====== Dataset excerpts
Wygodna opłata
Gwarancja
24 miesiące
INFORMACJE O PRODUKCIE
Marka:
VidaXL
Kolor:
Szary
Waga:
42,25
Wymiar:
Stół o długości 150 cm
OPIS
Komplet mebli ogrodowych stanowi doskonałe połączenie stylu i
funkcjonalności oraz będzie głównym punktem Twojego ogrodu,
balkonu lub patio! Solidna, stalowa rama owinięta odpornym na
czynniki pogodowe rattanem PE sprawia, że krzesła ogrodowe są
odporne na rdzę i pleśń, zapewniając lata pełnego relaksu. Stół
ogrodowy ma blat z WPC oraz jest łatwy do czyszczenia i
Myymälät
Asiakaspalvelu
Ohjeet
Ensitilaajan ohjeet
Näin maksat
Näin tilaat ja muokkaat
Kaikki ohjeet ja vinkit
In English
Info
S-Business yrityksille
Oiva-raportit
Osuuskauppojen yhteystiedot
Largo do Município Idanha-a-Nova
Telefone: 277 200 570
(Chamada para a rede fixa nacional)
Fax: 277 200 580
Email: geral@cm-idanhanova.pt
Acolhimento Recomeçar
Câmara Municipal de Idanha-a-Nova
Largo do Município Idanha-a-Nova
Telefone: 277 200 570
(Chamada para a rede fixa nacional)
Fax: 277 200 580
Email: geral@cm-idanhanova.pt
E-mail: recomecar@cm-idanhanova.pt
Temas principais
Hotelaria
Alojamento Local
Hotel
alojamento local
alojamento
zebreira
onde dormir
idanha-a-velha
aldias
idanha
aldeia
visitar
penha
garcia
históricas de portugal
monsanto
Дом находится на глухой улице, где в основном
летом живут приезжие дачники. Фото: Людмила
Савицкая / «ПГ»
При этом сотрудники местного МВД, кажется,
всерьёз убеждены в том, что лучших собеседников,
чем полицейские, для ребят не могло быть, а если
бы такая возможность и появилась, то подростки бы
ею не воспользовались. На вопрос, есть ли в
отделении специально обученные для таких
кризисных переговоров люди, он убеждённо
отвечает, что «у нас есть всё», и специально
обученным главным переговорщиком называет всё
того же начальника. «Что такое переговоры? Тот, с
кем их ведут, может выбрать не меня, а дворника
============
• [Task objective]
What is needed is the number of lines in the data that hold the word "специально", with nothing added.

• [Answer below]
2